TASK TO COMPLETE: Wherever "target" shows up in the records below, copy the whole line.

EXERCISE MATERIAL:
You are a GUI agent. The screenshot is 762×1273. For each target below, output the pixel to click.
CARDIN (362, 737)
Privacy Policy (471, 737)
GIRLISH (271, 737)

* * *

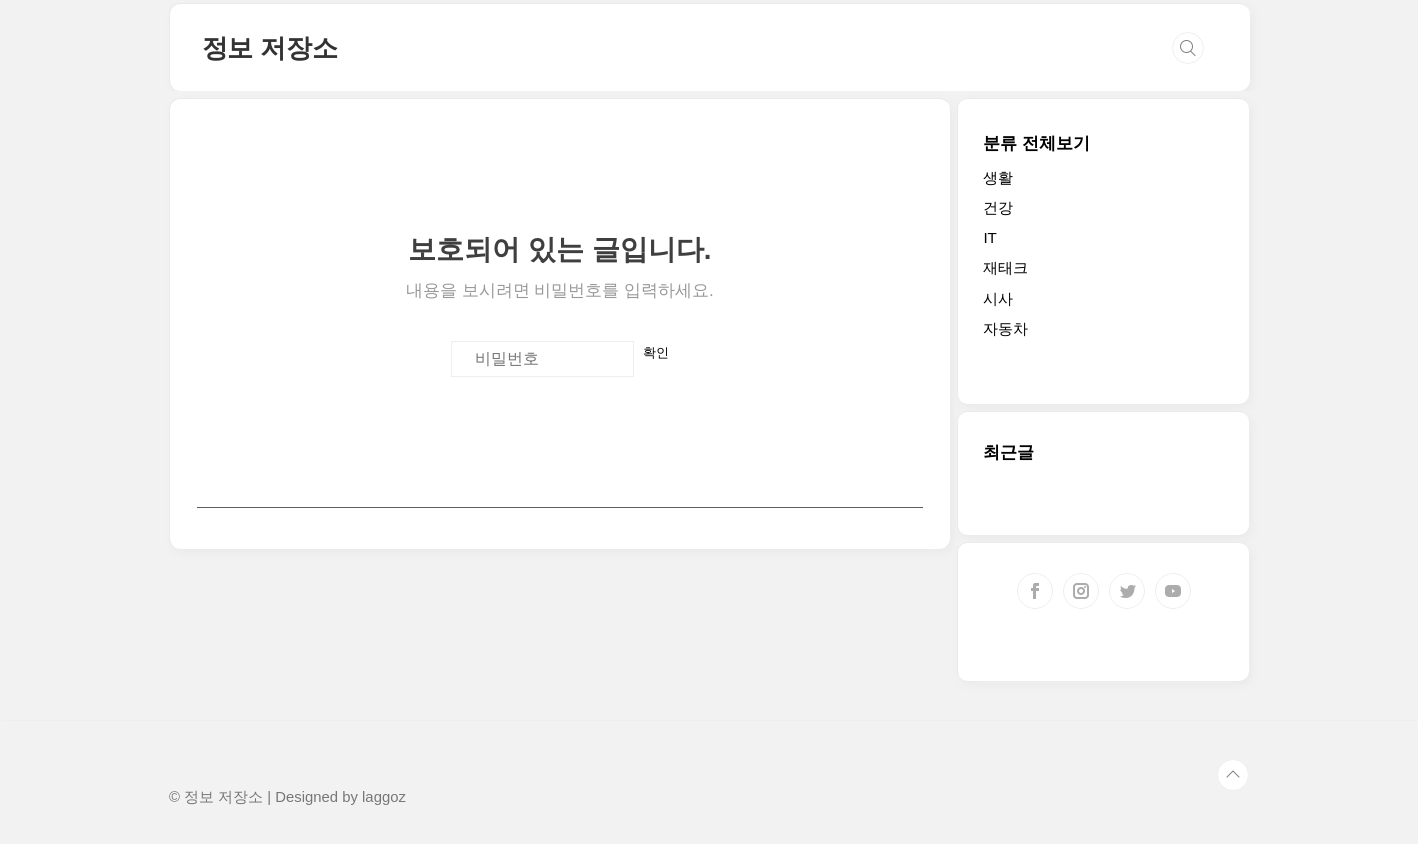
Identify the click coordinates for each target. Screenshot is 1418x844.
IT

WRITTEN SOLUTION:
You are a GUI agent. The screenshot is 762×1273. For each target below, output the pixel to click.
Identify the click coordinates for each target. Screenshot is 1418x844.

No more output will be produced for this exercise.